Texte Jacques Clayssen

Les Barthes

Mettre nos pas dans le sillage des roues de l’auto de Roland Barthes pour effectuer son trajet préféré entre Urt et Bayonne, c’est parcourir dans un temps long un parcours effectué par l’auteur au volant de sa décapotable, les cheveux au vent quand le temps le permettait.

Il achète au début des années 1960 une Volkswagen, il sera propriétaire d’une Coccinelle décapotable de couleur rouge. Il aimait conduire. S’il descendait de Paris à Urt, comme on dit dans le Sud-Ouest, à l’époque le voyage nécessitait une douzaine d’heures. Il descendait très souvent en auto, puis la fatigue et son emploi du temps lui firent préférer le train ou l’avion. Il laissa l’auto à Urt pour ses périples au Pays Basque, sur les deux versants des Pyrénées.
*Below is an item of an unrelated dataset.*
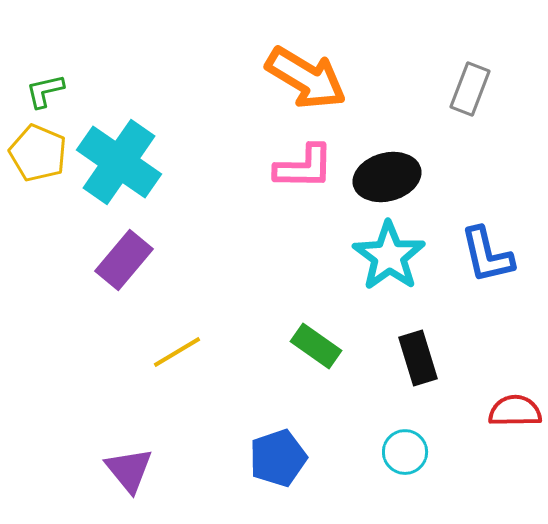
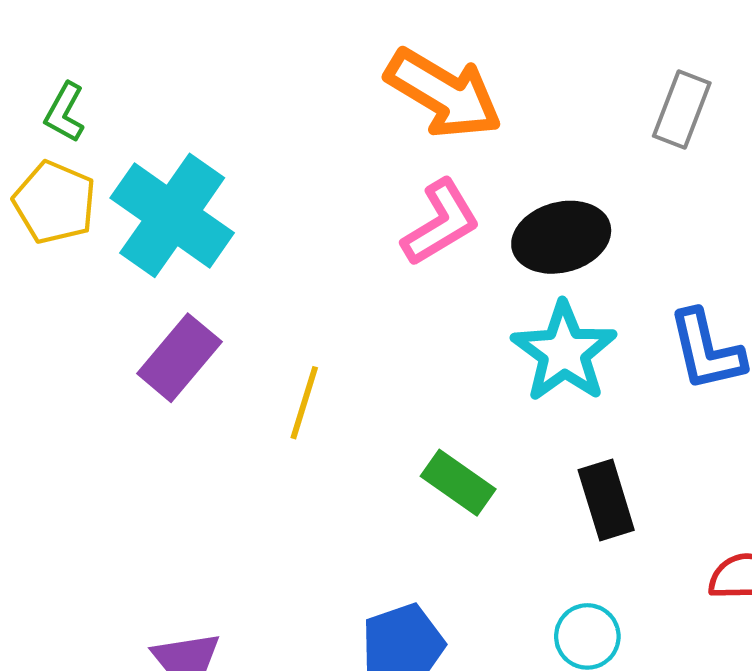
green L-shape: (45, 91) -> (65, 112), turned -48
pink L-shape: (304, 167) -> (441, 223), turned -32
yellow line: (177, 352) -> (304, 403), moved, turned -42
Roland Barthes avait le choix entre trois itinéraires pour rejoindre la maison Carboué à Urt depuis Bayonne. Deux longent l’Adour, chacun par une rive, le troisième passe par les hauteurs loin du fleuve. Dans le texte La lumière du Sud-Ouest, RB précise son choix «Mais la route que je préfère et dont je me donne souvent volontairement le plaisir, c’est celle qui suit la rive droite de l’Adour ; c’est un ancien chemin de halage, jalonné de fermes et de belles maisons. Je l’aime sans doute pour son naturel, ce dosage de noblesse et de familiarité qui est propre au Sud-Ouest ; on pourrait dire que, contrairement à sa rivale de l’autre rive, c’est encore une vraie route, non une voie fonctionnelle de communication, mais quelque chose comme une expérience complexe, où prennent place en même temps un spectacle continu (l’Adour est un très beau fleuve, méconnu), et le souvenir d’une pratique ancestrale, celle de la marche, de la pénétration lente et comme rythmée du paysage, qui prend dès lors d’autres proportions ; on rejoint ici ce qui a été dit au début, et qui est au fond le pouvoir qu’a ce pays de déjouer l’immobilité figée des cartes postales : ne cherchez pas trop à photographier : pour juger, pour aimer, il faut venir et rester, de façon à pouvoir parcourir toute la moire des lieux, des saisons, des temps, des lumières. ». Dans l’ouvrage de référence écrit par Tiphaine Samoyault (1), celle-ci se trompe de route en s’engageant sur la départementale 261, alors que Roland Barthes indique clairement préférer la départementale 74 sur la rive droite, chemin jalonné de fermes et de belles maisons qui lui apparaît, comme il l’écrit dans La lumière du Sud-Ouest : une expérience complexe. Ce sera donc sur la route des Barthes que nous marcherons, pour une pénétration lente et comme rythmée du paysage,  qui prend dès lors d’autres proportions.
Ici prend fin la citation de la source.